A total of 158,044 THAs were included. The 5-year KM estimates were 95.9% (95% confidence interval [CI] 95.8 to 96.1) in MoXLP, 95.8% (95% CI 95.6 to 96.1) in CoXLP, 96.7% (95% CI 96.4 to 97.0) in CoC, and 93.9% (95% CI 93.5 to 94.4) in MoM. The 10-years KM estimates were 94.2% (94.0 to 94.5) in MoXLP, 94.3% (93.9 to 94.8) in CoXLP, 95.4% (95.0 to 95.9) in CoC, and 85.5% (84.9 to 86.2) in MoM. Compared with MoXLP, the adjusted risk for revision was lower in CoC (hazard ratio [HR] 0.6, CI 0.5 to 0.6), similar in CoXLP (HR 1.0, CI 0.9 to 1.0), and higher in MoM (HR 1.3, CI 1.2 to 1.4).

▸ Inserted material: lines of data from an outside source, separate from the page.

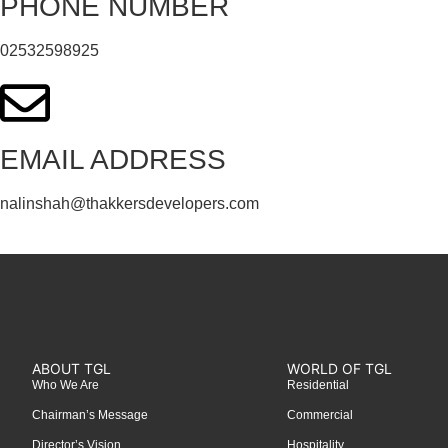
PHONE NUMBER
02532598925
EMAIL ADDRESS
nalinshah@thakkersdevelopers.com
ABOUT TGL
WORLD OF TGL
Who We Are
Residential
Chairman’s Message
Commercial
Director’s Vision
Hospitality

We found that MoXLP, CoXLP, and CoC bearings evinced comparably high implant survival rates up to 10 years, and they can all be regarded as safe options in this patient group. The MoM bearings were associated with clearly lower survivorship. The CoC bearings had the highest implant survival and a lower adjusted risk for revision compared with highly cross-linked polyethylene bearings.
我们研究的目的是比较北欧关节置换登记协会中不同全髋关节置换术(THA)轴承的植入物生存率。

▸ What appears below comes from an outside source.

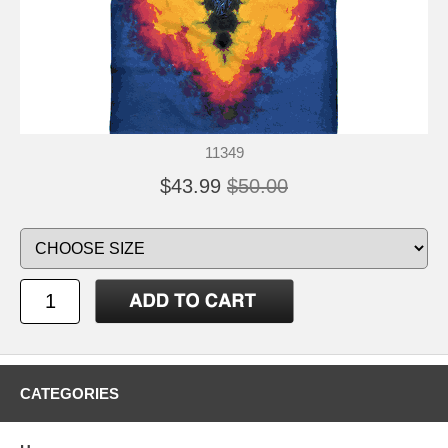
11349
$43.99
$50.00
CATEGORIES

对2005年至2017年间为年龄超过55岁的原发性骨关节炎患者进行的所有传统初次THA进行研究。纳入金属对高交联聚乙烯(MoXLP)、陶瓷对高交联聚乙烯(CoXLP)、陶瓷对陶瓷(CoC)和金属对金属(MoM)轴承。结局指标为翻修。计算5年和10年的Kaplan-Meier(KM)估计值。使用根据国家、年龄、性别、股骨头大小和股骨固定情况调整的灵活参数生存模型分析翻修风险。

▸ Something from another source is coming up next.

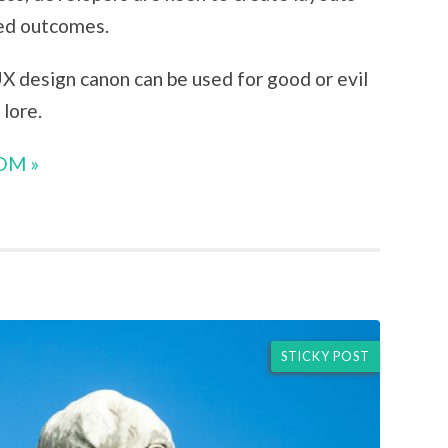
ned outcomes.
UX design canon can be used for good or evil
lore.
OM »
STICKY POST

共纳入158,044例THA。MoXLP的5年KM估计值为95.9%(95%置信区间[CI]95.8至96.1),CoXLP为95.8%(95%CI 95.6至96.1),CoC为96.7%(95%CI 96.4至97.0),MoM为93.9%(95%CI 93.5至94.4)。MoXLP的10年KM估计值为94.2%(94.0至94.5),CoXLP为94.3%(93.9至94.8),CoC为95.4%(95.0至95.9),MoM为85.5%(84.9至86.2)。与MoXLP相比,CoC的调整后翻修风险较低(风险比[HR]0.6,CI 0.5至0.6),CoXLP相似(HR 1.0,CI 0.9至1.0),MoM较高(HR 1.3,CI 1.2至1.4)。
我们发现,MoXLP、CoXLP和CoC轴承在长达10年的时间里显示出相当高的植入物生存率,在该患者群体中它们都可被视为安全选择。MoM轴承的生存率明显较低。与高交联聚乙烯轴承相比,CoC轴承的植入物生存率最高且调整后翻修风险较低。